The pandemic changed the project, but it couldn't extinguish the goal of providing a space for refugees to share their experiences and stories.
Originally, the plan was to create a community museum. When the pandemic hit, collaborators on the newest Siena Project Incubator (SPIn) program had to pivot. Twelve AmeriCorps fellows, Vera Eccarius-Kelly, Ph.D., professor of political science, and Alison Schaeffing, Ph.D., director of service learning at Russell Sage College, approached the West Hill Refuge Welcome Center in Albany with a different idea — a fashion show.
"For Us, By Us" is a project on transnational identity that provides refugees a platform to tell and share their personal stories through fashion. Team members hope the project will raise awareness as well as highlight the refugees’ artistic contributions and the meanings behind their choices.
SPIn projects employ three-year models meant to develop deeper relationships with the partnering community through positive action. In addition to the fashion show, group members are researching museum exhibits’ history of employing colonization tactics and the implications that can have on oppressed and marginalized groups. They plan to continue working on the community museum in the coming years.

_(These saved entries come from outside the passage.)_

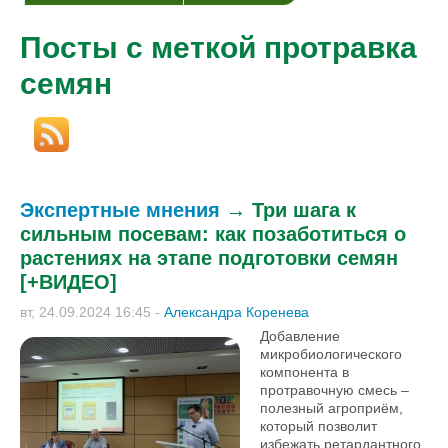
Посты с меткой протравка
семян
Экспертные мнения
→
Три шага к
сильным посевам: как позаботиться о
растениях на этапе подготовки семян
[+ВИДЕО]
вт, 24.09.2024 16:45
-
Александра Коренева
Добавление
микробиологического
компонента в
протравочную смесь –
полезный агроприём,
который позволит
избежать ретардантного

"It was really exciting to finally share all of our hard work with members of the community, and even more exciting to hear their positive responses and offers to collaborate with us in the future as we look to create a community museum for people who are refugees in future years. Even though the first summer may be coming to a close, our hard work has only just begun!”
Rosie Hren '21 and Michael Averill '21
"Mentoring such a diverse team on issues related to decolonizing a museum space has been a thought provoking and re-energizing experience. Students bring personal narratives of refugee experiences to our discussions, engage in an intersectional way with the literature of participatory action research, and focus on transformative experiences within the West Hill neighborhood."
Vera Eccarius-Kelly, Ph.D., professor of political science
"This blue outfit (above) is a two-piece set. The top is called iribaya (shirt) and the bottom part is called ipantaro. This is the most common for everyone of all ages. Usually, younger women would wear this as is or pair the iribaya (shirt) with a skirt (ijipo). Older married women would wear the iribaya (shirt) with another piece of igitange as their skirt. It is handmade and it is very versatile."